You need to provide the file name and the object. If the file does not exist, you need to create the file (with the header).
If the file exists, you need to append a new line with the object in the CSV. To make it possible, you will need to have a method
in each of your classes with the very same name, which will return a string with the data already structured as a CSV.
Use this function to create/update the files as following (NO REPEATED ENTRIES):
- when you collect data from a repo, you need to add it to a CSV called
repos.csv
- when you collect the pull requests of a repo, you need to store them in a file named after the owner and the name of repo (repos/owner-repo.csv)

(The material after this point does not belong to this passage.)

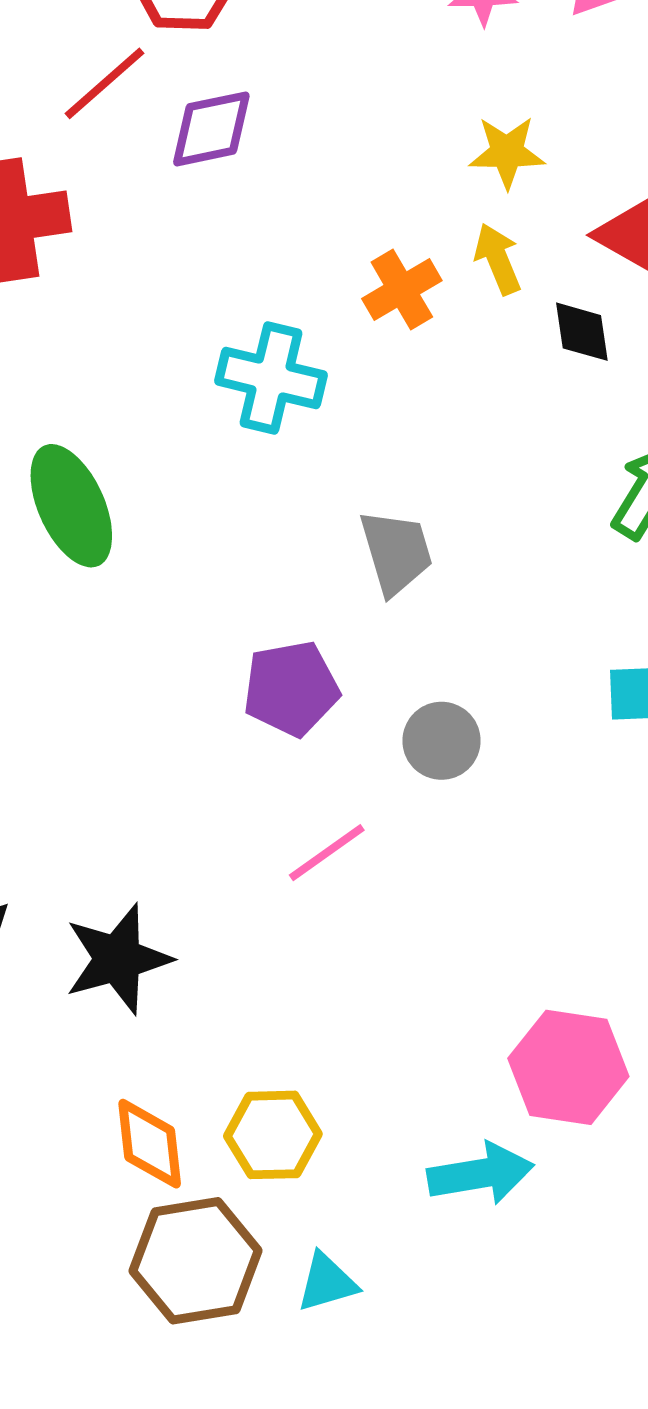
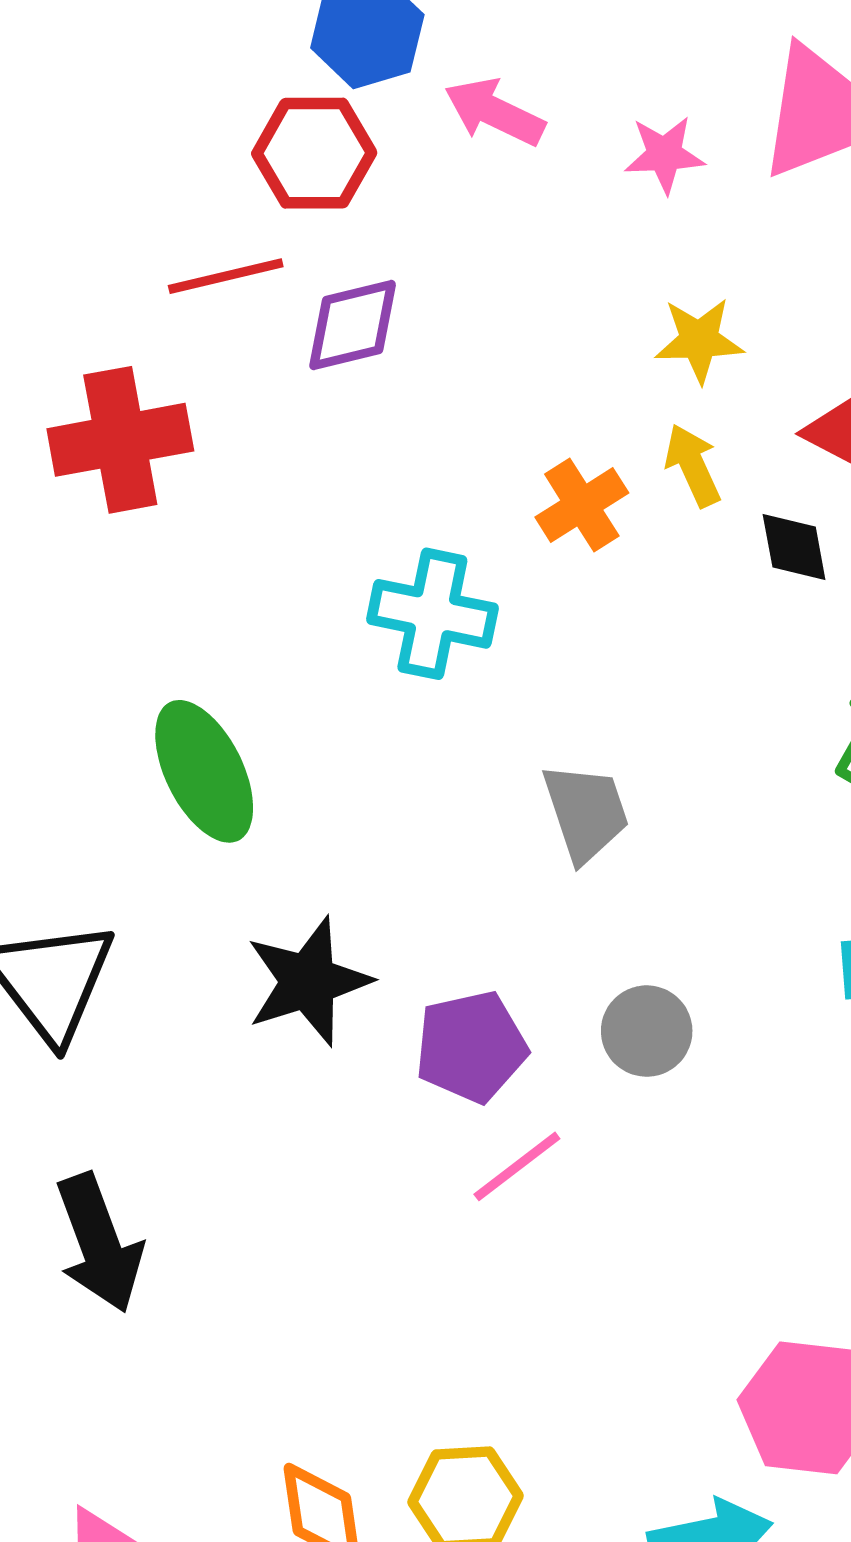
red line: (104, 83) -> (226, 276), turned 30
purple pentagon: (291, 688) -> (471, 1047), moved
black star: (118, 959) -> (308, 981), moved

- when you collect data from users, you need to add it to a CSV called
users.csv
A user may be able to:
-
request the system to collect data for a specific repository (from GitHub). By providing the owner and repository name, your program needs to start the collection of everything (repository, pull request, users -- including scraped data)
-
list all repos collected
-
list all pull requests from a repo (please list the repos to help the user giving an existing option)
-
list the summary of a repo, containing:
- number of pull requests in
open
state - number of pull requests in
closed
state - number of users
- date of the oldest pull requested
- number of users with a valid twitter account
- number of pull requests in
-
create graphics given a repo:
- boxplot comparing closed and open pull requests in terms of number of commits
- boxplot comparing closed and open pull requests in terms of additions and deletions
- boxplot comparing the number of changed files grouped by the author association
- scatterplot: additions x deletions
-
create graphics considering ALL pull requests from ALL repos:
- line graph showing the total number of pull requests per day
- line graph comparing number of open and closed pull requests per day
- bars comparing the number of users per repo
-
calculate the correlation between the data collected for a user (following, followers, number of pull requests, number of contributions, etc.)
-
calculate the correlation between all the numeric data in the pull requests for a repo
You need to write at least 5 unit tests